___ Supplied material

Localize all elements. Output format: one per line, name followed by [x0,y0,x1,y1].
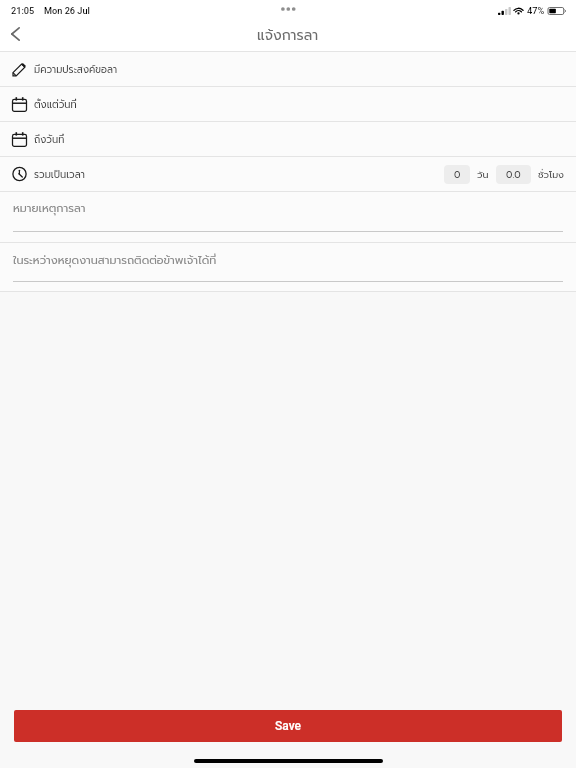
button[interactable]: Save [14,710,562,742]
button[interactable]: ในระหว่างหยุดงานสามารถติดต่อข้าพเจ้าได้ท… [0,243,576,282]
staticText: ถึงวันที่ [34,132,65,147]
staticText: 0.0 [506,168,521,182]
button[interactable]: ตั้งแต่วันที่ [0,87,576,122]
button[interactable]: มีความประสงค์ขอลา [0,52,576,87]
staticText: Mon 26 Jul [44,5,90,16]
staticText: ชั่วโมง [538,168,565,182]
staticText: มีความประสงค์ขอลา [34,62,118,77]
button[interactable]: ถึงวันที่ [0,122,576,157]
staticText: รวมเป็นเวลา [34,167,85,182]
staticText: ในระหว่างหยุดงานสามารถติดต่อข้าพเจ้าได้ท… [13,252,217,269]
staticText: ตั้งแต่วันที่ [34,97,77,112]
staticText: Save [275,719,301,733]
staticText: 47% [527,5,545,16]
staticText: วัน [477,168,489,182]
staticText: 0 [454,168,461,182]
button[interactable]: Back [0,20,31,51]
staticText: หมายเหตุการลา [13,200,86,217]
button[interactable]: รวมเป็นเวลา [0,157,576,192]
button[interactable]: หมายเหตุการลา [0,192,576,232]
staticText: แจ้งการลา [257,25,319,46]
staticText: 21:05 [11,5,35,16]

______
___ Supplied material

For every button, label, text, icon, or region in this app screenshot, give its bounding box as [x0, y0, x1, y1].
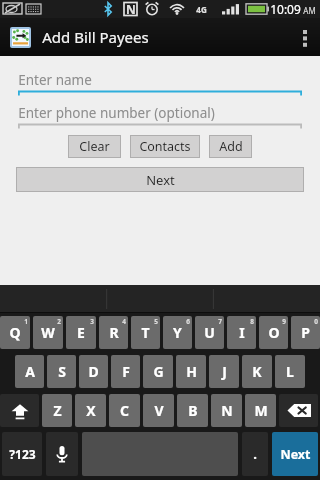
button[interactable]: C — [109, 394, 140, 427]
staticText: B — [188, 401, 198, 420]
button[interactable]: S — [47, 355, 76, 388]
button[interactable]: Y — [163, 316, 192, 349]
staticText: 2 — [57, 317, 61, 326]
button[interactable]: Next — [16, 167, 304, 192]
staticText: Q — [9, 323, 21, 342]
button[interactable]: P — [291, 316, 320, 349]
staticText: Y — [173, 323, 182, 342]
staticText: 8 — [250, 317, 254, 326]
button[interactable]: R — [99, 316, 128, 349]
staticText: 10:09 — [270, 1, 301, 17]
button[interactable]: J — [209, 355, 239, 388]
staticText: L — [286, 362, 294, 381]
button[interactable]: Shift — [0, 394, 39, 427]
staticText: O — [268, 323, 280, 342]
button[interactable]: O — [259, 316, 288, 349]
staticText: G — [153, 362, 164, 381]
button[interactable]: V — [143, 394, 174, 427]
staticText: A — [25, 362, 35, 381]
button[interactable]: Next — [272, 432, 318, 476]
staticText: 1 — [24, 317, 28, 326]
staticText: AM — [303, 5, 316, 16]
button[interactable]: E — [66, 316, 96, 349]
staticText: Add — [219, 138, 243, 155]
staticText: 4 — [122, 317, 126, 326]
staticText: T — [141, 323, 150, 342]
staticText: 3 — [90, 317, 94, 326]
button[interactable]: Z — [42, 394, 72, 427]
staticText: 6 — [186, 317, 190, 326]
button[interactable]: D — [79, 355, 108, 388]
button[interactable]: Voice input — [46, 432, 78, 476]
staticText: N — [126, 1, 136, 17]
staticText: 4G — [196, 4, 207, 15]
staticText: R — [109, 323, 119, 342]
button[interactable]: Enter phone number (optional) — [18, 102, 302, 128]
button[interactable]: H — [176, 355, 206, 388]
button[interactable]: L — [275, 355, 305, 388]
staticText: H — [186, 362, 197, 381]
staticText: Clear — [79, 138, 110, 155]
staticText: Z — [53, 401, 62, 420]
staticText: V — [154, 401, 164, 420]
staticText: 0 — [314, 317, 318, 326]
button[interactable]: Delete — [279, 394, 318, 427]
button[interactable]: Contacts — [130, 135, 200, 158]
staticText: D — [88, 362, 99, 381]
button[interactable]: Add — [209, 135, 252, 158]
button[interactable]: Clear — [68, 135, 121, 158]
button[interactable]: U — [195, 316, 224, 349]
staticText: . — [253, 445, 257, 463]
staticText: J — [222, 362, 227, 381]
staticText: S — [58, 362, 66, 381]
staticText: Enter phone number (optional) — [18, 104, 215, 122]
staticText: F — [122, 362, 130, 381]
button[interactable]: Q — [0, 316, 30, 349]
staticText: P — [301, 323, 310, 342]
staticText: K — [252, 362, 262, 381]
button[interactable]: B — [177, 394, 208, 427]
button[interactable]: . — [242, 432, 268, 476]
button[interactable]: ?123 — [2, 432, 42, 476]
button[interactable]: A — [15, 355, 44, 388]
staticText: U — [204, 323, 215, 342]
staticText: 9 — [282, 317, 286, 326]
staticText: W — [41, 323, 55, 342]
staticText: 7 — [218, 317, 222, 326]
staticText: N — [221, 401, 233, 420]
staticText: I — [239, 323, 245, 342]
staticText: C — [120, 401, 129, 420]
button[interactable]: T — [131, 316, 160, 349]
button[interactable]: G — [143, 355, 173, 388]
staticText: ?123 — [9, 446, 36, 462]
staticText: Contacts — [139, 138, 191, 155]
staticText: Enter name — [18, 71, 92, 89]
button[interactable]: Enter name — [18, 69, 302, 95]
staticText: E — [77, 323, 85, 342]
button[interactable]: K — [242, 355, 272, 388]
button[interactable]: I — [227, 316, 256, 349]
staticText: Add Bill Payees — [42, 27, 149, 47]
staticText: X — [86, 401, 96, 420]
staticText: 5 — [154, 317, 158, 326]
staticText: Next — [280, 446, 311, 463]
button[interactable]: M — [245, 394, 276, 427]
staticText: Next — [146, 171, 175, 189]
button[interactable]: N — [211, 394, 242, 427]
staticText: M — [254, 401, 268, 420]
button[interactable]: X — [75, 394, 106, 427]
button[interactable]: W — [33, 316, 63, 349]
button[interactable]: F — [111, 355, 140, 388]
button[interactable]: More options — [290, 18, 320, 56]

______

> **Activity**
Filter the entries above and copy only the lines that hold "Clear".

> **Task output**
staticText: Clear — [79, 138, 110, 155]
button[interactable]: Clear — [68, 135, 121, 158]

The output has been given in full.